Records to process:

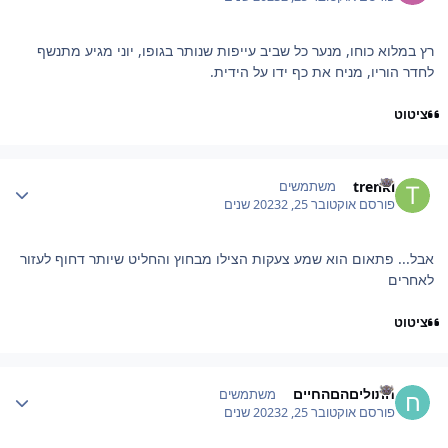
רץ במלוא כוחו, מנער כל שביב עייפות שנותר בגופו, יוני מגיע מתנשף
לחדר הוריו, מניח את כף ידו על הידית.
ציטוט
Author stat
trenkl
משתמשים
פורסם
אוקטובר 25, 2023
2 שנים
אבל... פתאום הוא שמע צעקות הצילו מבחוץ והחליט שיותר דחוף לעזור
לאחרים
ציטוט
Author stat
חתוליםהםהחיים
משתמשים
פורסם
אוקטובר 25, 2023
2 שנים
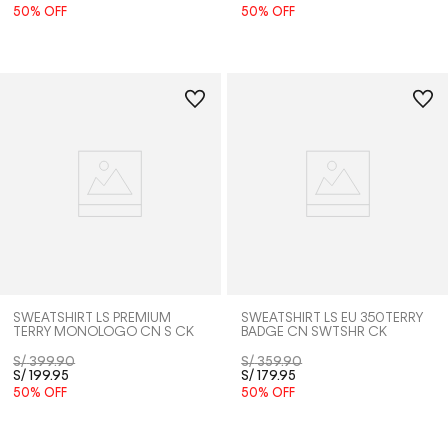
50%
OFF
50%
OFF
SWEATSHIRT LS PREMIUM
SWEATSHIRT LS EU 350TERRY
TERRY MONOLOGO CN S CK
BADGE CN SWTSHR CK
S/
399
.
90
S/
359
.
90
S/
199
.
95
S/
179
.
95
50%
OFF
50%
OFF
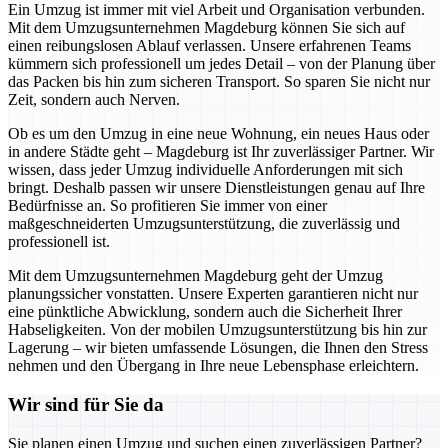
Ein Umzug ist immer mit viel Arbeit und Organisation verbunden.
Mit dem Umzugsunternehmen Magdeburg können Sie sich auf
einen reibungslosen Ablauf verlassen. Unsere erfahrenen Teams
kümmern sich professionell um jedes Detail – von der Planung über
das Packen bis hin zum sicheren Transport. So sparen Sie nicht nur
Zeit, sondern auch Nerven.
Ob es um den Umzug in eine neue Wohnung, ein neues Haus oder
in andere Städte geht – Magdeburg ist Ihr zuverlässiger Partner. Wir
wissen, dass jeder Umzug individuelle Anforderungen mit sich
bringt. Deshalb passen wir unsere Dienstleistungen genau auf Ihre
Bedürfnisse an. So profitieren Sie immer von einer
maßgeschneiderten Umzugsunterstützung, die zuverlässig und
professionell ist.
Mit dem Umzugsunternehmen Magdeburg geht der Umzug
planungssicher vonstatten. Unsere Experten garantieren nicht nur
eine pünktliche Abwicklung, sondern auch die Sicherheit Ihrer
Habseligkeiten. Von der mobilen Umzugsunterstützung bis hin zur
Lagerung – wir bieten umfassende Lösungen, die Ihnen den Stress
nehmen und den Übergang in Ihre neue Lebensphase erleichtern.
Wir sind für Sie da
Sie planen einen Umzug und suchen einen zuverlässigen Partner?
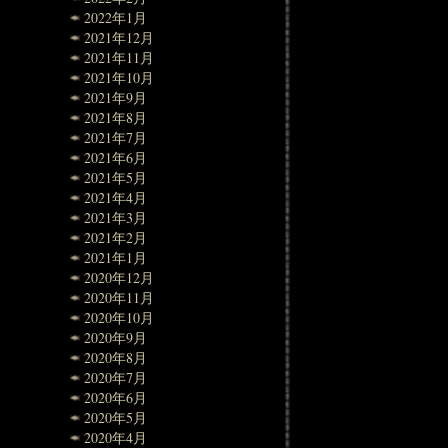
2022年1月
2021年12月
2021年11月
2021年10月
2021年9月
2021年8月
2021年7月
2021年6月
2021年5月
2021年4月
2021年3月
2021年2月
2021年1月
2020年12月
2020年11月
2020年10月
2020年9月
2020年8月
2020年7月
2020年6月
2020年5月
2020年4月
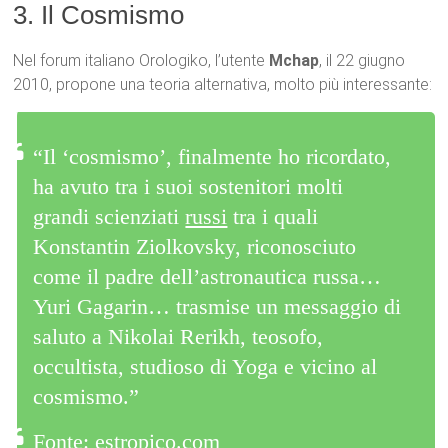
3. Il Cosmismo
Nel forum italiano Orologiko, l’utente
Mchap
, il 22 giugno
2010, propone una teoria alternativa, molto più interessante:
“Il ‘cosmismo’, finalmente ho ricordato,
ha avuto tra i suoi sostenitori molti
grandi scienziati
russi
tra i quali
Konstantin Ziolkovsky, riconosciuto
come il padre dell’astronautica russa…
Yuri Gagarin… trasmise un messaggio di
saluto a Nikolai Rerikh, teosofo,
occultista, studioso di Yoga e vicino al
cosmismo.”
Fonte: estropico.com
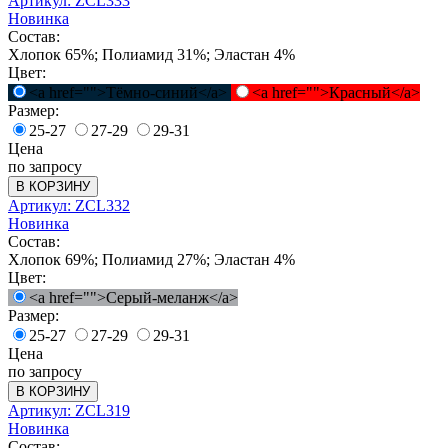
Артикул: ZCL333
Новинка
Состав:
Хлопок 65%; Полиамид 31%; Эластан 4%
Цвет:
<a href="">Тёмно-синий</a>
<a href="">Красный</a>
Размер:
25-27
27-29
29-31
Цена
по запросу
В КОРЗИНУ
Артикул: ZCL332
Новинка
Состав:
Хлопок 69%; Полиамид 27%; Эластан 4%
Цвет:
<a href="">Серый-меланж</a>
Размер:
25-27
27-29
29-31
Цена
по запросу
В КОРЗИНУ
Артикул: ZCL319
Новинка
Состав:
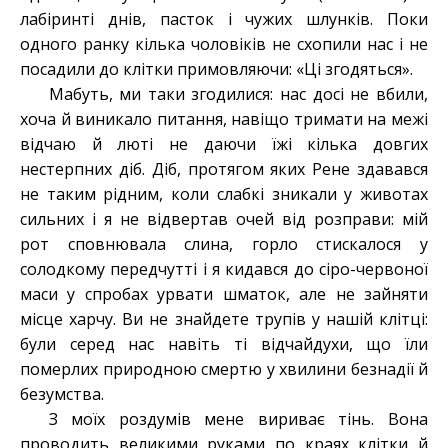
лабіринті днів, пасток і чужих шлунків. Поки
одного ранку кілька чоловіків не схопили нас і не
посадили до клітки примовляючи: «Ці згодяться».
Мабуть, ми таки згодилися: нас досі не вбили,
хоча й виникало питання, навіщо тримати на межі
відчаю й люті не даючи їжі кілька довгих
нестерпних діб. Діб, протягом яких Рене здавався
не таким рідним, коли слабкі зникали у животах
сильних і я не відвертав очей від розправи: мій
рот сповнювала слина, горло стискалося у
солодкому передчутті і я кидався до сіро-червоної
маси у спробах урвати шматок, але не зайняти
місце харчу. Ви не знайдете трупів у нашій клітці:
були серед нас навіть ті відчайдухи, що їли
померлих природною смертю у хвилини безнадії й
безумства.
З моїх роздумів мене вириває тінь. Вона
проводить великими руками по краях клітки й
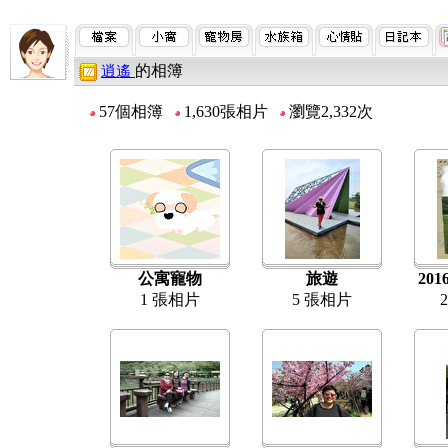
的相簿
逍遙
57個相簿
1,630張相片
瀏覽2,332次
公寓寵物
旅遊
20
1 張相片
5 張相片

==

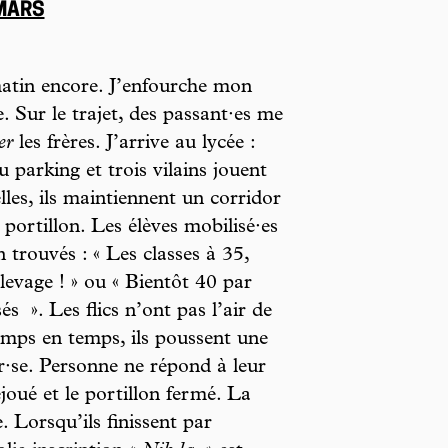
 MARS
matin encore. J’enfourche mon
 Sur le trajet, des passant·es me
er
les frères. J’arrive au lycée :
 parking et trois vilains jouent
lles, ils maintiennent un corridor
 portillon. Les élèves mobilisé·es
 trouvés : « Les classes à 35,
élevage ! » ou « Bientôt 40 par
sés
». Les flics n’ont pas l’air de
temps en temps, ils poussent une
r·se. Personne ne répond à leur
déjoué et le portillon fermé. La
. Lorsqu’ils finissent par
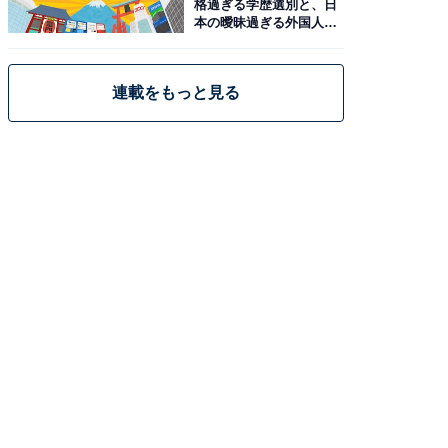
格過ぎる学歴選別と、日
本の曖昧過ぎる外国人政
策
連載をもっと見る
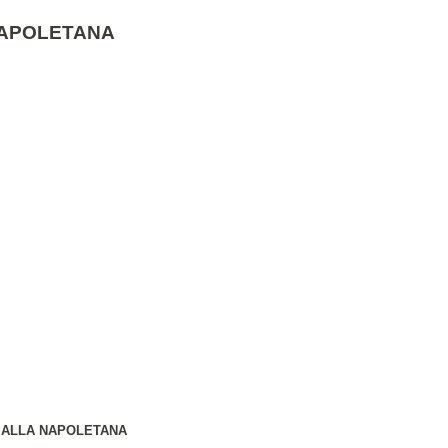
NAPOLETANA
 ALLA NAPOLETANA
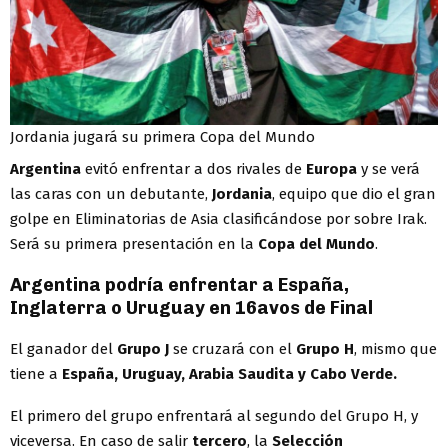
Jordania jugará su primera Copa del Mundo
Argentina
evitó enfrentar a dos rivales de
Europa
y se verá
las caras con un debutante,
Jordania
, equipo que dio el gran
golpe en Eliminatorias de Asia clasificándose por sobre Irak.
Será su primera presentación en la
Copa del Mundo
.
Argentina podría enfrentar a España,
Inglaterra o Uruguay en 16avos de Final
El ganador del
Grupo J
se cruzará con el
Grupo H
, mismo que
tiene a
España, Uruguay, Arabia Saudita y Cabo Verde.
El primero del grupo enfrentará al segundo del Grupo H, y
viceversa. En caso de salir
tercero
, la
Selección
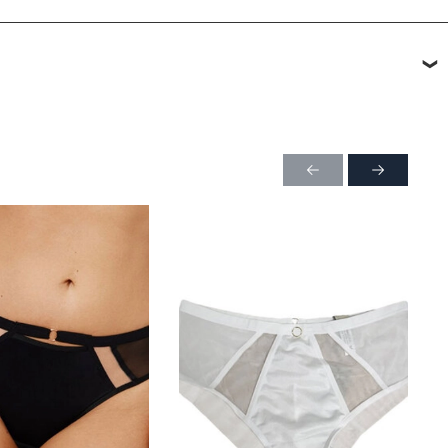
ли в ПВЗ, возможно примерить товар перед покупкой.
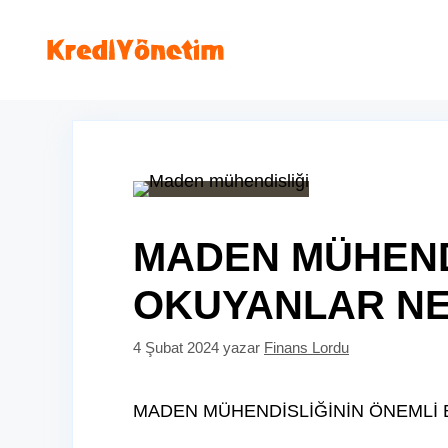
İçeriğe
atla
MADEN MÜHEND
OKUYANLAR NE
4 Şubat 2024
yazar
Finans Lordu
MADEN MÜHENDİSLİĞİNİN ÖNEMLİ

Work item: Using the material above, transcribe exactly the lines from the line with "kümmern sich professionell" to the line with "wissen, dass jeder"; both count, and nothing else goes in.

Exercise answer:
kümmern sich professionell um jedes Detail – von der Planung über
das Packen bis hin zum sicheren Transport. So sparen Sie nicht nur
Zeit, sondern auch Nerven.
Ob es um den Umzug in eine neue Wohnung, ein neues Haus oder
in andere Städte geht – Magdeburg ist Ihr zuverlässiger Partner. Wir
wissen, dass jeder Umzug individuelle Anforderungen mit sich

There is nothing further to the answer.